It’s only recently, as my reading skills have improved and my horizons have broadened, that I learned the correct word to describe the transitional world I experienced between yeshiva and now. It was Kafkaesque. A world whose instruction manual everyone but you received; a world where getting to where everyone else is requires running twice as fast and enormous support.
Some of the particulars of my story are different than Feldman’s. Unlike Feldman, I left my community before I was set up in an arranged marriage and unlike Feldman I had some family support. But like Feldman, and like so many others I have met through Footsteps, I experienced the unique ups and downs of trying to adapt to the secular world with little familiarity, preparation, or support.

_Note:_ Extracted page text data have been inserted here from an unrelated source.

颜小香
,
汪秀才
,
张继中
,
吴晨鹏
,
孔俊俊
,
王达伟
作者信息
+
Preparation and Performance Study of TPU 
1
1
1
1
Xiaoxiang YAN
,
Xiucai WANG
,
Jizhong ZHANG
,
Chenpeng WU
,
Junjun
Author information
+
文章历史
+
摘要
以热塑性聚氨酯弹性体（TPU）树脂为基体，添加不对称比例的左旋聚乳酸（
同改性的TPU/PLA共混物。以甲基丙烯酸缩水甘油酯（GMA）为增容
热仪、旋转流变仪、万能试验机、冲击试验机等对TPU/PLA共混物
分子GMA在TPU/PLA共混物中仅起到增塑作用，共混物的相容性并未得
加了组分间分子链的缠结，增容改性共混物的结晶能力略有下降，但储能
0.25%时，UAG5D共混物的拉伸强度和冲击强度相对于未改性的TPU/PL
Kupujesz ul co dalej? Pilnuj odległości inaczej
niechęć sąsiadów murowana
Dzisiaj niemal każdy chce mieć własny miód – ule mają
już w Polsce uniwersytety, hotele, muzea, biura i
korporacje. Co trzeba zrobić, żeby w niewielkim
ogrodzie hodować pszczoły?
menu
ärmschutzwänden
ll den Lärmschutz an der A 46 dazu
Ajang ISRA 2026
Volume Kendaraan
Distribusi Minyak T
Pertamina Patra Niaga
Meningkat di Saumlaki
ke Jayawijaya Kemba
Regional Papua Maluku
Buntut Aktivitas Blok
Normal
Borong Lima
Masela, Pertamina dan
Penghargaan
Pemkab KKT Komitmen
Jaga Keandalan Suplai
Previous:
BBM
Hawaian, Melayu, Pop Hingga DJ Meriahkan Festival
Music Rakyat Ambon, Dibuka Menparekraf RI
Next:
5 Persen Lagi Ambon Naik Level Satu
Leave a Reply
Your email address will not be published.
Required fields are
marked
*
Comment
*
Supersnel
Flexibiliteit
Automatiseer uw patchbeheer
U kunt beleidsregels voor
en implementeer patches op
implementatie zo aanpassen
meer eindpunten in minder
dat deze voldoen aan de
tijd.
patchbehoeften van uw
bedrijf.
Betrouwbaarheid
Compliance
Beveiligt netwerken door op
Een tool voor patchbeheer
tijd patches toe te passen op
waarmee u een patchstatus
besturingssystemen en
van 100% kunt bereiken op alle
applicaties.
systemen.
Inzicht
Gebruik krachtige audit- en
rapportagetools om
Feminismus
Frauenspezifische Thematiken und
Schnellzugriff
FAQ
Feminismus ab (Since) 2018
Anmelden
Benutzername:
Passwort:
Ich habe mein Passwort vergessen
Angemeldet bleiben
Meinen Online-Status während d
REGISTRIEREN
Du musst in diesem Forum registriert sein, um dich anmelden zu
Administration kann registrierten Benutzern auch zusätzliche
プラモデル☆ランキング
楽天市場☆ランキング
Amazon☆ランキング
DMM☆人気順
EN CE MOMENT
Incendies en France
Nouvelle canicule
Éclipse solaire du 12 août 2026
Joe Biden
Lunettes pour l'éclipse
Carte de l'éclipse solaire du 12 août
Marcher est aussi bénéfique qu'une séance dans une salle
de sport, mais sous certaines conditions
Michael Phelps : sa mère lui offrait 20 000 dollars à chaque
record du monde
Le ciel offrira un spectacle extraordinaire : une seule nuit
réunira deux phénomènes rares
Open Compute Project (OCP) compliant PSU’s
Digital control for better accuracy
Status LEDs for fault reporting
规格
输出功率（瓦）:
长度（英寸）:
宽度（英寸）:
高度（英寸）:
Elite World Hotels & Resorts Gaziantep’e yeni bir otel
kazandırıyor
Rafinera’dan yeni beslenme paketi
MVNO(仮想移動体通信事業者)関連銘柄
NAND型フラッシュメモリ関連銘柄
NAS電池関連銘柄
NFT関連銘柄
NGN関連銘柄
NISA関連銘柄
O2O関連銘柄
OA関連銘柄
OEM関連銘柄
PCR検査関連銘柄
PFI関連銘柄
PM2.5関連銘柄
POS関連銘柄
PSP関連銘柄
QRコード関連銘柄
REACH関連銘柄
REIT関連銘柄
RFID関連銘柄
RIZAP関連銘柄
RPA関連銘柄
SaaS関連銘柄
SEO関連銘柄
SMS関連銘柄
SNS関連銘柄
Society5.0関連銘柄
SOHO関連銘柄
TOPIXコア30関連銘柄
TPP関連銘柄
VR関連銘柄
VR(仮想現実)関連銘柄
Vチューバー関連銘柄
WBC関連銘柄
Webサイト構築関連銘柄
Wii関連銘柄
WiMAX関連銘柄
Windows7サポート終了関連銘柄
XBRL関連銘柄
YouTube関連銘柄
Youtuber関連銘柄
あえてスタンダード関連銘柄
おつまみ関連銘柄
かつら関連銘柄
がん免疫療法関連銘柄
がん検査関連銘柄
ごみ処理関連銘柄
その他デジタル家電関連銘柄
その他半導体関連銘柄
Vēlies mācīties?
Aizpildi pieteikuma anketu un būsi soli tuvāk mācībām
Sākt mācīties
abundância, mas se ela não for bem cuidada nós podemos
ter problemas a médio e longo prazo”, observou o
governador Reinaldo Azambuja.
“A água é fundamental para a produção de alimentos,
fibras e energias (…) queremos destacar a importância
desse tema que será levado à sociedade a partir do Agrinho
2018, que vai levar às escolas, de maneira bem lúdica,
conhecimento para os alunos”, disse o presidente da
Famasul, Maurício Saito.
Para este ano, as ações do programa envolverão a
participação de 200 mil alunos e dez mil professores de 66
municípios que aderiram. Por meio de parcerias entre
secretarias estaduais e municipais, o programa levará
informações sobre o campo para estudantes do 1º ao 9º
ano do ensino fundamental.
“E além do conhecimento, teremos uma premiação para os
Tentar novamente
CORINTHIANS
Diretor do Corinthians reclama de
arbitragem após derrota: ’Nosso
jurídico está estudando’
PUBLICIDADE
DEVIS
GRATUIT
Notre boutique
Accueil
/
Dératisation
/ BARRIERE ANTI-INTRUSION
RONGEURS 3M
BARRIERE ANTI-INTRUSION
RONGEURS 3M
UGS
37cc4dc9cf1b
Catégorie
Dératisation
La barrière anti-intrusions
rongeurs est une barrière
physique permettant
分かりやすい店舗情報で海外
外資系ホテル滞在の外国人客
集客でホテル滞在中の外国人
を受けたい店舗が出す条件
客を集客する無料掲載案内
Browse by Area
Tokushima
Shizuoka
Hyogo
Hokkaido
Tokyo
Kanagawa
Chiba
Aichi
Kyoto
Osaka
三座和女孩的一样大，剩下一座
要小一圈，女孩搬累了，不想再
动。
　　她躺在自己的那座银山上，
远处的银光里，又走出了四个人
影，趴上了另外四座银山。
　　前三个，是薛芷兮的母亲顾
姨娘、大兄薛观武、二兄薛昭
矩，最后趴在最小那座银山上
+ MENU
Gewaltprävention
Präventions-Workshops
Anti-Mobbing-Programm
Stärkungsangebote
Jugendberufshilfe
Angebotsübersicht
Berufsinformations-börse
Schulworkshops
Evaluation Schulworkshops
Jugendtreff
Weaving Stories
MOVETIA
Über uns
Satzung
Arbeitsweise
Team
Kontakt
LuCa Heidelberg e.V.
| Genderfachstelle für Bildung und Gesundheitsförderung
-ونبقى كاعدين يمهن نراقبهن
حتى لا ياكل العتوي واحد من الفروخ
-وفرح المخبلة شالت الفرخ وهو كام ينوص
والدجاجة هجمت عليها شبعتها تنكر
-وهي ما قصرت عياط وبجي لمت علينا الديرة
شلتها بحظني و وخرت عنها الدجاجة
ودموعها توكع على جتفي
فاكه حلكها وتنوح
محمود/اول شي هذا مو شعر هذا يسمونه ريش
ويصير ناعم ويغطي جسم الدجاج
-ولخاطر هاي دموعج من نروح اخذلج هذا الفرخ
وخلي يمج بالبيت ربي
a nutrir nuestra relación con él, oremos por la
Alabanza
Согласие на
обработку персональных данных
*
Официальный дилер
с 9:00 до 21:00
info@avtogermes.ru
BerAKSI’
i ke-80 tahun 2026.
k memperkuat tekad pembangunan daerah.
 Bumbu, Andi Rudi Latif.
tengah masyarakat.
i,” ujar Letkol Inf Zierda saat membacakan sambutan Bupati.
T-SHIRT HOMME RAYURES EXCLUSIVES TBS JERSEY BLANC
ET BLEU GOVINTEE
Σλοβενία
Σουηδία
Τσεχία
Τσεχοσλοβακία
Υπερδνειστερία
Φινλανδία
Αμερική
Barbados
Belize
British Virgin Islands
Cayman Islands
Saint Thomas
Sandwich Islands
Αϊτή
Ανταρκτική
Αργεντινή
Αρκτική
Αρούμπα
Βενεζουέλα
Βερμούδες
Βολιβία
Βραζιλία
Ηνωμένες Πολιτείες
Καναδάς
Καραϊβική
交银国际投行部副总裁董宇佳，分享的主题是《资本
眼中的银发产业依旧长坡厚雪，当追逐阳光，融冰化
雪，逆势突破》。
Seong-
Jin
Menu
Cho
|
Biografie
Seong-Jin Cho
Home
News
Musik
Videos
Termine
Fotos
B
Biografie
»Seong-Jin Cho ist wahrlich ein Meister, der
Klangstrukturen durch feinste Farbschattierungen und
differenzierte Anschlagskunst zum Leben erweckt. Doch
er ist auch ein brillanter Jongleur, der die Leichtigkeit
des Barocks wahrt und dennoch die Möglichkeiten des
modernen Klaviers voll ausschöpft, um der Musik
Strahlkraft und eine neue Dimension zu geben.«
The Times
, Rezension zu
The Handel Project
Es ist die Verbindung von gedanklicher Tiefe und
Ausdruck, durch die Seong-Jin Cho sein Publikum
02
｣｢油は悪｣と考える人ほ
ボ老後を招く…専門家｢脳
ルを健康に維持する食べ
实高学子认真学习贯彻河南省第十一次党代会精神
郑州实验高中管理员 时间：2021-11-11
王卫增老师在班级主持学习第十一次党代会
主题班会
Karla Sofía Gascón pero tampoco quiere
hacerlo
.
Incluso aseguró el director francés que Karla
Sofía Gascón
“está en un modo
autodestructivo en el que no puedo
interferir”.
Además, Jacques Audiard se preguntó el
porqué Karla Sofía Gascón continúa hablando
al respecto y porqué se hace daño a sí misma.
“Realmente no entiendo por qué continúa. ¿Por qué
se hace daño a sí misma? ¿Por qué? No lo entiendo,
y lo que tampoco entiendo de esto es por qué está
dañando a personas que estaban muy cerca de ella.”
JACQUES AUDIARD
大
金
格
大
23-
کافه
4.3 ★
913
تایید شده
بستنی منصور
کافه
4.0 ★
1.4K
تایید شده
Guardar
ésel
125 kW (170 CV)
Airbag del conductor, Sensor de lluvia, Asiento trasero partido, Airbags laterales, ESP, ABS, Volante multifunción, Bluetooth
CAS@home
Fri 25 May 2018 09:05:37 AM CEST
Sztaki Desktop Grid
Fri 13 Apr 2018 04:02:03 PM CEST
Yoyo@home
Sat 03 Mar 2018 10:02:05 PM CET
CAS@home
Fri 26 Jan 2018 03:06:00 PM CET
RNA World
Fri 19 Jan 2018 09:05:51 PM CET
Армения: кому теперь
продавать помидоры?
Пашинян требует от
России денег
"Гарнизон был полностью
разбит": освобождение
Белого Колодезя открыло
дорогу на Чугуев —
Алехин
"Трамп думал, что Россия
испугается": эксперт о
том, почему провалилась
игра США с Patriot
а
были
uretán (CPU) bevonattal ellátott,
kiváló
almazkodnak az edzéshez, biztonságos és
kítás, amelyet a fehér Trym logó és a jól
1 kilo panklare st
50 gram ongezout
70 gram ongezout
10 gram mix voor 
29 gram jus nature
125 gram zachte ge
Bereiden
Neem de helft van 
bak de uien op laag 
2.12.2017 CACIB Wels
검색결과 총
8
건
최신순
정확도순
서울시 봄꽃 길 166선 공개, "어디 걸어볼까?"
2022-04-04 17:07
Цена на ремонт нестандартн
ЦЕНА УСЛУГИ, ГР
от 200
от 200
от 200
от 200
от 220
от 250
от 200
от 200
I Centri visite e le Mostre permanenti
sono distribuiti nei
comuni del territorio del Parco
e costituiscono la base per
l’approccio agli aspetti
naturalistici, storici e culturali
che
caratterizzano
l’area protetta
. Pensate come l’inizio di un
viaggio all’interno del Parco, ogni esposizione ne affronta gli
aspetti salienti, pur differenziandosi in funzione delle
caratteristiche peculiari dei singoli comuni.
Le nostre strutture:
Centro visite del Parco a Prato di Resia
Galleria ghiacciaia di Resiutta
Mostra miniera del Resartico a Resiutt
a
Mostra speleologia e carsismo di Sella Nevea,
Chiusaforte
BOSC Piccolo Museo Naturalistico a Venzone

I met Feldman almost a year ago; she told me about her book deal with Simon & Schuster and the publicity campaign her publishers had planned for her. It was my hope back then that perhaps a book with national publicity would trigger a conversation about the unique struggles that ex-haredi people face.
But the story of how Deborah Feldman flew from her nest appears to be going the way of Icarus. With the wings of publicity tightly affixed to her more salacious anecdotes and claims, she seems to be flying too close to the sun. I hate to think that doubts about her story, which despite its journalistic flaws has many important insights, will blind the Jewish world to the real story of struggle, pain, displacement, and even redemption that characterizes life as an ex-haredi.
We can use Feldman’s tale as the basis for the same old debate about how we, as modern Jews, feel about chasidim. Or, we can use this opportunity to have a more important discussion: What does the culture of ultra-Orthodoxy mean for those who choose to leave it behind, what are the challenges they face, and what can their fellow Jews do to help them.
Samuel Katz is a junior at Stony Brook University.